4. The free-form dialogue agent of claim 1 wherein the one or more actions comprise one or more of:

(A) ask a next question to the user;

(B) provide information to the user;

(C) seek and propose specific solutions;

(D) provide a response to keep the dialogue going;

(E) clarify multi-meaning words.

5. The free-form dialogue agent of claim 1 comprising a sentiment model programmed to determine a sentiment of a user input, wherein the sentiment model comprises a regression model trained on user inputs with sentiment labels.

6. The free-form dialogue agent of claim 1 comprising a question generator model comprising a neural network that can evaluate agent cues against one or more of relevance to a user input, connection with user motivation, insightfulness.

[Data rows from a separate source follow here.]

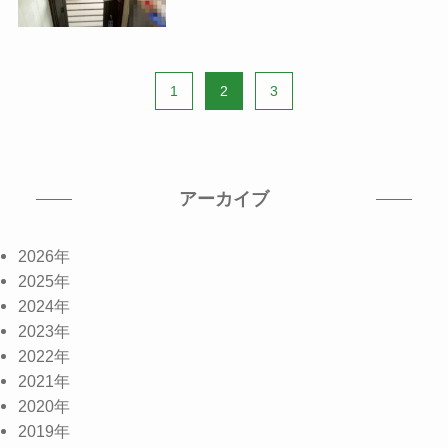
1
2
3
アーカイブ
2026年
2025年
2024年
2023年
2022年
2021年
2020年
2019年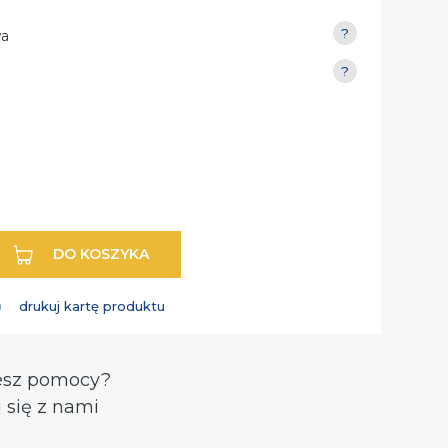
a
DO KOSZYKA
drukuj kartę produktu
esz pomocy?
 się z nami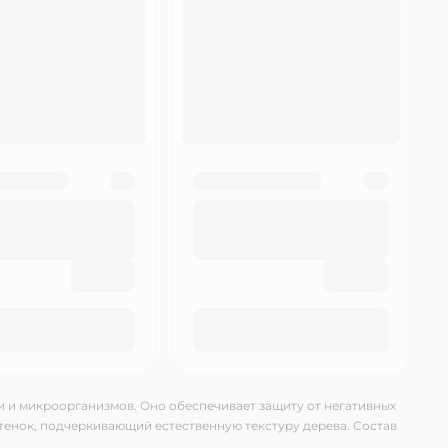
 и микроорганизмов. Оно обеспечивает защиту от негативных
тенок, подчеркивающий естественную текстуру дерева. Состав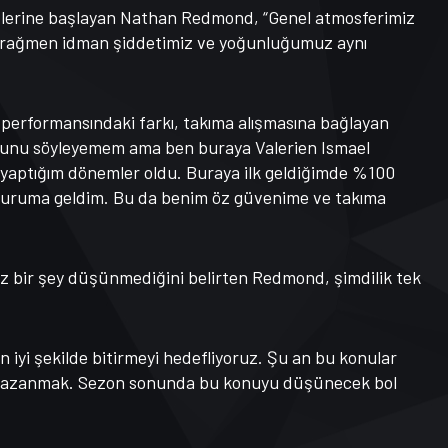
sözlerine başlayan Nathan Redmond, “Genel atmosferimiz
a rağmen idman şiddetimiz ve yoğunluğumuz aynı
performansındaki farkı, takıma alışmasına bağlayan
duğunu söyleyemem ama ben buraya Valerien Ismael
aptığım dönemler oldu. Buraya ilk geldiğimde %100
 duruma geldim. Bu da benim öz güvenime ve takıma
üz bir şey düşünmediğini belirten Redmond, şimdilik tek
 iyi şekilde bitirmeyi hedefliyoruz. Şu an bu konular
r kazanmak. Sezon sonunda bu konuyu düşünecek bol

7. The free-form dialogue agent of claim 6 wherein the question generator model is trained on a dataset of user post/question pairs and live interaction with users.

8. The free-form dialogue agent of claim 1 programmed to execute a value function, wherein a reward of the value function is based on one or more of:

(A) how long the user wants to continue interaction with the agent;

(B) how many concepts are filled based on the user's answers;

(C) how many of multi-meaning words were clarified in the dialogue; and

(D) how positive a users answers were according to sentiment-analysis.

9. The free-form dialogue agent of claim 1 programmed to generate the one or more actions using Transformer Reinforcement learning.

10. A method of providing a free-form dialogue with a user comprising:

(A) providing one or more dialogue prompts to a user device of a user;

(B) receiving one or more dialogue inputs from the user via the user device;

(C) analyzing the one or more dialogue inputs from the user for two or more of a concept, a sentiment, and multi-meaning words;

(D) determining, responsive to the analyzing, one or more actions that drive the dialogue with the user.

11. The method of claim 10 comprising analyzing the one or more dialogue inputs for each of the concept, the sentiment, and multi-meaning words.

12. The method of claim 10 comprising clarifying the concept multi-meaning words using a dialogue with the user.

13. The method of claim 10 wherein the one or more actions comprise one or more of:

(A) asking a next question to the user;

(B) providing information to the user;

(C) seeking and proposing specific solutions;

(D) providing a response to keep the dialogue going;

(E) clarifying multi-meaning words.

14. The method of claim 10 comprising determining by a sentiment model a sentiment of a user input, wherein the sentiment model comprises a regression model trained on user inputs with sentiment labels.

15. The method of claim 10 comprising evaluating, by a question generator model comprising a neural network, agent cues against one or more of relevance to a user input, connection with user motivation, insightfulness.

16. The method of claim 15 wherein the question generator model is trained on a dataset of user post/question pairs and live interaction with users.

17. The method of claim 10 comprising executing a value function, wherein a reward of the value function is based on one or more of:

(A) how long the user wants to continue interaction with the agent;

(B) how many concepts are filled based on the user's answers;

(C) how many of multi-meaning words were clarified in the dialogue; and

(D) how positive a users answers were according to sentiment-analysis.

18. The method of claim 10 comprising generating the one or more actions using Transformer Reinforcement learning.